Stock Indexes Mostly Lower as British Vote Looms

Traders James Dresch, center, and Luke Scanlon, right, work on the floor of the New York Stock Exchange, on Thursday. (AP Photo/Richard Drew)
Traders James Dresch, center, and Luke Scanlon, right, work on the floor of the New York Stock Exchange, on Thursday. (AP Photo/Richard Drew)

Stocks were mostly lower for a sixth day Thursday as investors continued to brace for next week’s vote on whether Britain would remain a member of the European Union. Japanese stocks plunged 3 percent after the Bank of Japan decided not to increase its economic stimulus efforts.

KEEPING SCORE: The Standard & Poor’s 500 index was down five points, or 0.2 percent, to 2,067 and the Nasdaq composite was down 19 points, or 0.4 percent, to 4,815. The 30-stock Dow Jones industrial average was up 34 points, or 0.2 percent, to 17,672, largely because of a big gain in Merck.

Stocks are on pace for their first six-day slide since last August, when investors worried that China’s economic growth was sputtering.

BANK OF JAPAN: Japan’s central bank once again voted not to further ease monetary policy to help the country’s faltering recovery. The Bank of Japan is pumping about 80 trillion yen ($769 billion) into the country’s economy each year with purchases of Japanese government bonds and other assets.

The yen jumped nearly 2 percent against the U.S. dollar, reaching its highest level in two years. Japanese officials have said they may intervene in currency markets if the yen appreciates too much. Japan’s economy is heavily reliant on exports, which are hurt when the yen rises sharply in value against other currencies.

IN GOOD HEALTH: Drugmaker giant Merck rose $1.27, or 2 percent, to $57.35 after the company said it had positive results in a medical study for its cancer drug Keytruda, which could result in higher sales of the drug.

SHOULD THEY STAY? Investors are bracing for a tight race in the British vote on June 23 on whether to leave the EU. The Bank of England, which kept its rates on hold as well on Thursday, said a vote to leave would likely result in the pound dropping sharply. It would also hurt spending and investment.

“This is going to be a big event. Up until a few weeks ago, the markets were pricing in a probability of the U.K. leaving the EU at around 20 percent.
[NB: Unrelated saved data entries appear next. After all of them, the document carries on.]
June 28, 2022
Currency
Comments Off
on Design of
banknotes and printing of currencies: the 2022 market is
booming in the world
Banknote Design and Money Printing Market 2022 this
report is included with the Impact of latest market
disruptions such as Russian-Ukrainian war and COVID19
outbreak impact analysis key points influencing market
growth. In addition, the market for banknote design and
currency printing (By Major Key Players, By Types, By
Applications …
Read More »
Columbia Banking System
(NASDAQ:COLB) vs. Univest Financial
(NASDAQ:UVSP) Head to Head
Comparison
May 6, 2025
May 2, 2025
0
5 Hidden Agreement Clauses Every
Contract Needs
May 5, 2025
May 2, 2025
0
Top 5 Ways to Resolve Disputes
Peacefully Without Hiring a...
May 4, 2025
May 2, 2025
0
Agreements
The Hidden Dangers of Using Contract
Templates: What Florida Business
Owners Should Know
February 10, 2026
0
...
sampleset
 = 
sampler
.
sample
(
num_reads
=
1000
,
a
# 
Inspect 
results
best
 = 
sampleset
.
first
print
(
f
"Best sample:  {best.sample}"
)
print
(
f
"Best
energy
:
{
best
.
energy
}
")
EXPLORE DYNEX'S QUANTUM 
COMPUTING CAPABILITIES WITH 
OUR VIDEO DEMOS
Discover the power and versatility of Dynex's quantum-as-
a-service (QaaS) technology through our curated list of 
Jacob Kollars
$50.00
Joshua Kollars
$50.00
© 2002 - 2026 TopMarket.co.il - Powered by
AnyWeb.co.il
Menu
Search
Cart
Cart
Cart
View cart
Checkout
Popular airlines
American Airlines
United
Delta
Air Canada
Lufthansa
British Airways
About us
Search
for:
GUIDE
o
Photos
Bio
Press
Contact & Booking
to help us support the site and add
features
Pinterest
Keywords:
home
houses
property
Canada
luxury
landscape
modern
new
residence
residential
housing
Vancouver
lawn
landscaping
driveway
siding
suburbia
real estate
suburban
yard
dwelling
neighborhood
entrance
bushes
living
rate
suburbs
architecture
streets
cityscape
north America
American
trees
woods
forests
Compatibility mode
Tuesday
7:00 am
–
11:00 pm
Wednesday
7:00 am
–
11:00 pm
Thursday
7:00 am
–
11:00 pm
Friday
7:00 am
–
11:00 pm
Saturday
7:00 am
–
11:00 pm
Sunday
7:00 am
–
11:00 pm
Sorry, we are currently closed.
Now the chance is roughly 42 percent,” said Richard Turnill, BlackRock’s global chief investment strategist. “We are going to see significant volatility ahead of the U.K. referendum.”
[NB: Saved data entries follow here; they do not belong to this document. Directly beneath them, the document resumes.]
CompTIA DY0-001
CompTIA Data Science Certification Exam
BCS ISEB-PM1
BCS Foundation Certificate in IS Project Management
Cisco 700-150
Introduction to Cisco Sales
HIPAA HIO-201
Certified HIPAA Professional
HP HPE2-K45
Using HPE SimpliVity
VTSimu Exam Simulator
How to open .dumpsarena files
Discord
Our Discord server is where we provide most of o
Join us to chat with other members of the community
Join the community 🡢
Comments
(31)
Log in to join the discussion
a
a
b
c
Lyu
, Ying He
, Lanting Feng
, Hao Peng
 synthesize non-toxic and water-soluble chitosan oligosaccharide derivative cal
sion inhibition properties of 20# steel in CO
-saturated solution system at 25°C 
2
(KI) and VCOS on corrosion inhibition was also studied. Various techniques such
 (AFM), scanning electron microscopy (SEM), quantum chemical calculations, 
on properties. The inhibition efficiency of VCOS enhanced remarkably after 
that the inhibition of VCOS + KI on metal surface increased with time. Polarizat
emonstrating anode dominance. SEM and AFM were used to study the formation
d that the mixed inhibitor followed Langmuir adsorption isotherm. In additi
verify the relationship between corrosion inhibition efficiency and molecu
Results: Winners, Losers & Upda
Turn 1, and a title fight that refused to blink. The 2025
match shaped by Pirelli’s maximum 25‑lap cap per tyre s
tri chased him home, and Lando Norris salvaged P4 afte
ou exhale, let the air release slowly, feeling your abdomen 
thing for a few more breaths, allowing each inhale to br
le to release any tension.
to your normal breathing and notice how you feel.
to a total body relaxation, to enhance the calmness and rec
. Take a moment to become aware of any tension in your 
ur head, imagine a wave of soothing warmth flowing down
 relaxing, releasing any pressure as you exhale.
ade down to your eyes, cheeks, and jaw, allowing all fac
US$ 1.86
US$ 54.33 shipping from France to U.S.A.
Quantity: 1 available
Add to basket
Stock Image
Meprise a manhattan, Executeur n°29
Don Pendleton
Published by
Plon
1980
SAFETY IS KEY: Investors continued to buy up investments considered safe in times of economic uncertainty: U.S. government bonds, gold and stocks that have high dividends like utilities. The yield on the benchmark 10-year U.S. Treasury note dropped to 1.56 percent from 1.57 percent the day before. The price of gold rose 1 percent to $1,298.40 an ounce.
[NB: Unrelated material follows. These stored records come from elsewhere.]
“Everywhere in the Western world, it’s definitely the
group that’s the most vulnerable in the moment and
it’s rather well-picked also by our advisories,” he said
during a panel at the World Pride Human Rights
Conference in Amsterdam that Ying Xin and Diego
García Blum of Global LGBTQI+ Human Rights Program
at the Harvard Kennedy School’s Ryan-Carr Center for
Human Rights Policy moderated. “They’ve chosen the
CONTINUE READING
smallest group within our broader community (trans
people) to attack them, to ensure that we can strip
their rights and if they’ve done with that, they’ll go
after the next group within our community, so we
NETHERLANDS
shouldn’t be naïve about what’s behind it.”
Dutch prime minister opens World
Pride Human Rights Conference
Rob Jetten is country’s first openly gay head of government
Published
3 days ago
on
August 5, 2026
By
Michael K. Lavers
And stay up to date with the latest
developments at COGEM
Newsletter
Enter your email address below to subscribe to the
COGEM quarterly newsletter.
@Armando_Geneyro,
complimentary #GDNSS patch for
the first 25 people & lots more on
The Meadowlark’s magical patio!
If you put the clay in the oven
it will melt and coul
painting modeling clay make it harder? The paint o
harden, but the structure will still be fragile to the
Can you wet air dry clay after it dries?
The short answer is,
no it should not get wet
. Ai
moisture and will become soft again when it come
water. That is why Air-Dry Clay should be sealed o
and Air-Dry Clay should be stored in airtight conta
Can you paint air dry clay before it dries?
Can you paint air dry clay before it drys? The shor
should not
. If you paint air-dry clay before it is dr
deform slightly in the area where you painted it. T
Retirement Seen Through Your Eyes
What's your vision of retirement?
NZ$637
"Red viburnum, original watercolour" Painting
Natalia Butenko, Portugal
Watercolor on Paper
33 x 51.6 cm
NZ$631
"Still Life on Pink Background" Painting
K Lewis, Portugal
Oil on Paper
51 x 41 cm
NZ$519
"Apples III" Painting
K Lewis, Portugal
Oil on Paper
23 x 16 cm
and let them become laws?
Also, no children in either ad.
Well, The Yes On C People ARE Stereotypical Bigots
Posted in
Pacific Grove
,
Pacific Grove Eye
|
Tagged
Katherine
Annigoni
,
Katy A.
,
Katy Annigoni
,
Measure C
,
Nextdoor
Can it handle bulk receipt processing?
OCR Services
OIL: The price of benchmark U.S. crude oil sank $1.50 to $46.51 a barrel on the New York Mercantile Exchange. Brent crude, used to price international oils, shed $1.38 to $47.59 a barrel in London.

Energy stocks fell along with the price of oil. Transocean, Marathon Oil, and Murphy Oil, all drilling or oil exploration companies, were down roughly 4 percent.

CURRENCIES: The dollar fell sharply against the Japanese yen, trading at 104.29 yen compared with 105.98 the previous day. The euro fell to $1.1242 from $1.1268.